Bias Plus Variance Decomposition for Survival Analysis Problems

Bias - variance decomposition of the expected error defined for regression and classification problems is an important tool to study and compare different algorithms, to find the best areas for their application. Here the decomposition is introduced for the survival analysis problem. In our experiments, we study bias -variance parts of the expected error for two algorithms: original Cox proportional hazard regression and CoxPath, path algorithm for L1-regularized Cox regression, on the series of increased training sets. The experiments demonstrate that, contrary expectations, CoxPath does not necessarily have an advantage over Cox regression.

💡 Research Summary

The paper introduces a bias‑variance decomposition framework for survival analysis, extending a concept traditionally applied only to regression and classification problems. Survival data consist of a covariate vector x, a survival time t, and a censoring indicator δ. Model performance is usually measured by Harrell’s concordance index (C‑index), which evaluates how well predicted risk scores order the observed failure times. By interpreting the C‑index as the proportion of correctly ordered pairs (assuming continuous features and negligible ties), the authors map the survival problem onto a binary classification setting, allowing them to reuse the classic bias‑variance decomposition for zero‑one loss:

E(C) = 0.5·bias²(x) + 0.5·variance²(x) + 0.5·σ²(x).

Here bias² quantifies the systematic deviation between the distribution of predictions obtained from different training sets of a fixed size and the true label distribution; variance² measures the variability of predictions across those training sets; σ² captures irreducible noise inherent in the data.

Two Cox‑type models are compared: (1) the standard Cox proportional hazards (PH) regression and (2) CoxPath, an L1‑regularized path algorithm that fits a sequence of models for different regularization strengths λ and selects the best one according to a performance criterion. Regularization is expected to reduce variance (making the model more robust to small‑sample fluctuations) while model selection may increase bias, leading to a classic bias‑variance trade‑off.

Empirical evaluation uses two real‑world datasets. The PBC dataset (17 features, 228 patients) originates from a primary biliary cirrhosis trial, while the Ro02s dataset (7 aggregated features derived from 7,399 gene expressions) concerns lymphoma patients. For each dataset, 80 % of the observations are held out as a test set. From the remaining 20 %, training subsets of increasing size are drawn randomly; for each size, 20 distinct training sets are generated, and the whole procedure is repeated ten times with different test splits. Models trained on each training set are evaluated on the single test set, yielding estimates of variance and overall error (1 – E(C)).

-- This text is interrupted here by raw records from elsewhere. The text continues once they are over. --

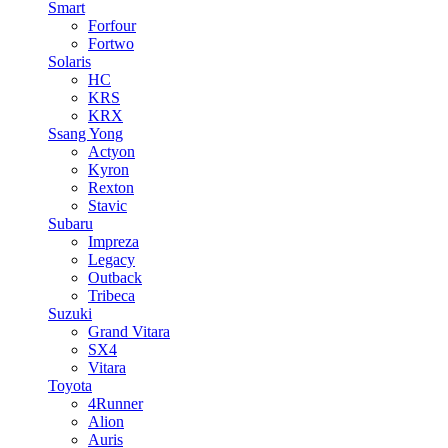
Smart
Forfour
Fortwo
Solaris
HC
KRS
KRX
Ssang Yong
Actyon
Kyron
Rexton
Stavic
Subaru
Impreza
Legacy
Outback
Tribeca
Suzuki
Grand Vitara
SX4
Vitara
Toyota
4Runner
Alion
Auris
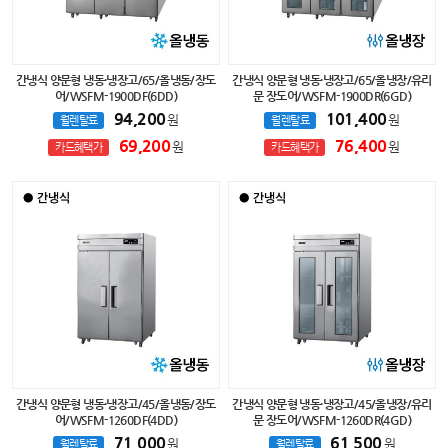
간냉식 양문형 냉동·냉장고/65/올냉동/장도
간냉식 양문형 냉동·냉장고/65/올냉장/유리
어/WSFM-1900DF(6DD)
문 장도어/WSFM-1900DR(6GD)
94,200
101,400
원
원
월렌탈료
월렌탈료
69,200
76,400
원
원
카드혜택가
카드혜택가
간냉식 양문형 냉동·냉장고/45/올냉동/장도
간냉식 양문형 냉동·냉장고/45/올냉장/유리
어/WSFM-1260DF(4DD)
문 장도어/WSFM-1260DR(4GD)
71,000
61,500
원
원
월렌탈료
월렌탈료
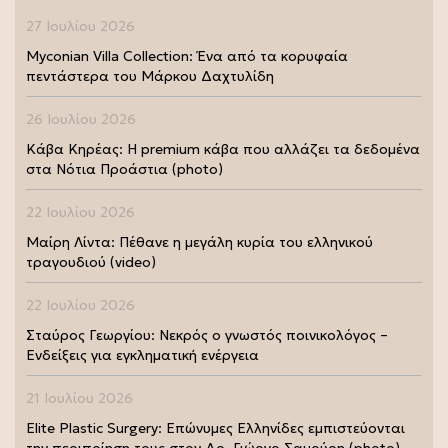
27 Ιουλίου 2026
Myconian Villa Collection: Ένα από τα κορυφαία
πεντάστερα του Μάρκου Δαχτυλίδη
26 Ιουλίου 2026
Κάβα Κηρέας: Η premium κάβα που αλλάζει τα δεδομένα
στα Νότια Προάστια (photo)
22 Ιουλίου 2026
Μαίρη Λίντα: Πέθανε η μεγάλη κυρία του ελληνικού
τραγουδιού (video)
22 Ιουλίου 2026
Σταύρος Γεωργίου: Νεκρός ο γνωστός ποινικολόγος –
Ενδείξεις για εγκληματική ενέργεια
21 Ιουλίου 2026
Elite Plastic Surgery: Επώνυμες Ελληνίδες εμπιστεύονται
την περιποίηση τους στον Δρ. Γιώργο Σαμούρη (photo)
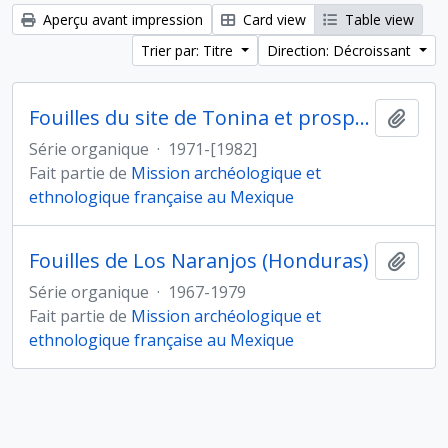
Aperçu avant impression
Card view
Table view
Trier par: Titre
Direction: Décroissant
Fouilles du site de Tonina et prospections dans la vallée d'Ocosingo (Mexique)
Ajout
Série organique
·
1971-[1982]
Fait partie de
Mission archéologique et
ethnologique française au Mexique
Fouilles de Los Naranjos (Honduras)
Ajout
Série organique
·
1967-1979
Fait partie de
Mission archéologique et
ethnologique française au Mexique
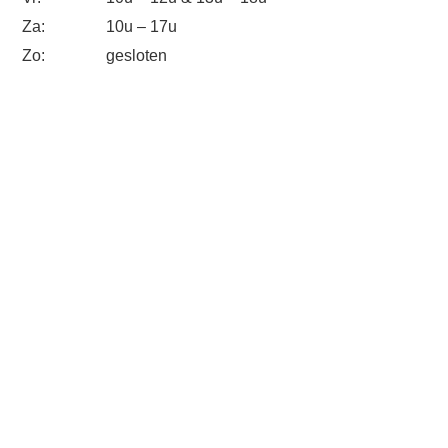
Za:
10u – 17u
Zo:
gesloten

Results show that bias is virtually identical for both algorithms across all training sizes, confirming that the primary differences stem from variance and total error. On the PBC data, CoxPath achieves lower variance and better overall performance for every sample size, indicating that regularization successfully stabilizes predictions without incurring a substantial bias penalty. Conversely, on the Ro02s data, CoxPath exhibits higher variance and worse performance than the unregularized Cox PH model, suggesting that the model‑selection step introduces sensitivity to the particular training sample that outweighs the variance‑reduction benefit of regularization.

These findings highlight that L1 regularization does not universally improve survival models; its impact depends on data characteristics such as dimensionality, sample size, and feature structure. The authors propose further experiments with synthetic data and with fixed‑λ L1‑regularized Cox models to disentangle the effects of regularization strength from model‑selection bias. Such investigations could yield practical guidelines for choosing between plain Cox PH regression and regularized variants based on the specific properties of a given survival dataset.

In summary, the paper demonstrates that bias‑variance decomposition can be meaningfully defined for survival analysis, provides a concrete methodology for its computation, and uses it to reveal nuanced trade‑offs between Cox PH and CoxPath. The work offers a valuable diagnostic tool for researchers and practitioners aiming to understand and optimize the error behavior of survival‑prediction algorithms.